* _Task instructions_
From the entries below, please output exactly the lines starting at the one containing "Vào tháng 4" and ending at the one containing "liệu chứa hơn", both included.

(Dataset entries)
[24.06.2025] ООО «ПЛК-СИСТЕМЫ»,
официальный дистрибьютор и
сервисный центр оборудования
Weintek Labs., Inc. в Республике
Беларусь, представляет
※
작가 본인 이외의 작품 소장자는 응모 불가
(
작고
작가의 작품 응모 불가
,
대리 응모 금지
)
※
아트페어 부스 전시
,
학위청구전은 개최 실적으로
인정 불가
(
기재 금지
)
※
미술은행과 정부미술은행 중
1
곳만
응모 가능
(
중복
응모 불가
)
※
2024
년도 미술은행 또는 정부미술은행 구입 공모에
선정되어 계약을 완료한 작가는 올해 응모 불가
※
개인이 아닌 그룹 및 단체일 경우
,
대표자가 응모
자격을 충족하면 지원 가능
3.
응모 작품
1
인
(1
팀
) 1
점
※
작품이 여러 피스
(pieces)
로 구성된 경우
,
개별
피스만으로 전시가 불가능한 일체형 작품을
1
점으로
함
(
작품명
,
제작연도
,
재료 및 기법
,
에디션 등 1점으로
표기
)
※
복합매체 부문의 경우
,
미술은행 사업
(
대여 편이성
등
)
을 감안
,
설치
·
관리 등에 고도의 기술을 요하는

* * *

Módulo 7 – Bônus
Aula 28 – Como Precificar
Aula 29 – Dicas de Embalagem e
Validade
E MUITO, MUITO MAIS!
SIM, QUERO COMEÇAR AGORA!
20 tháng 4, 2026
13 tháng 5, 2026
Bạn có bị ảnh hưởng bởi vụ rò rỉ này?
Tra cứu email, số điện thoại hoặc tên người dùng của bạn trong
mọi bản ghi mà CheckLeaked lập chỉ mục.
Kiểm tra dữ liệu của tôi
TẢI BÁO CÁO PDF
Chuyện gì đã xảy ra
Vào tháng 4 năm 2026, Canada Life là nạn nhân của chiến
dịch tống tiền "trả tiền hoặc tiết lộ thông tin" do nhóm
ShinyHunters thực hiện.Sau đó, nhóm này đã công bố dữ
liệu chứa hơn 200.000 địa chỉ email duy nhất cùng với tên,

* _Response to the exercise_
Vào tháng 4 năm 2026, Canada Life là nạn nhân của chiến
dịch tống tiền "trả tiền hoặc tiết lộ thông tin" do nhóm
ShinyHunters thực hiện.Sau đó, nhóm này đã công bố dữ
liệu chứa hơn 200.000 địa chỉ email duy nhất cùng với tên,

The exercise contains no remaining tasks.